- Task goal -
Without its pictures, the listing below is to be transcribed exactly.

- Excerpted data -
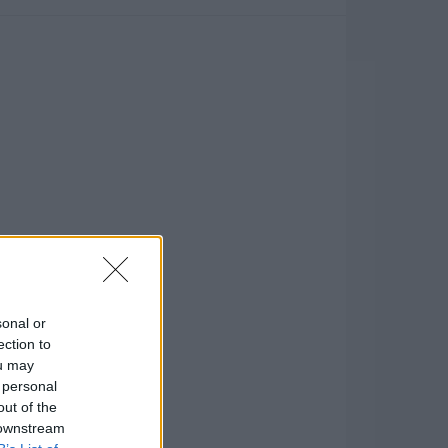
sonal or
ection to
ou may
 personal
out of the
 downstream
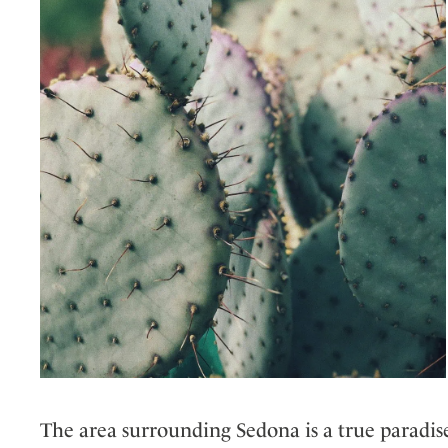
The area surrounding Sedona is a true paradise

- Your response -
sonal or
ection to
ou may
 personal
out of the
 downstream
The area surrounding Sedona is a true paradise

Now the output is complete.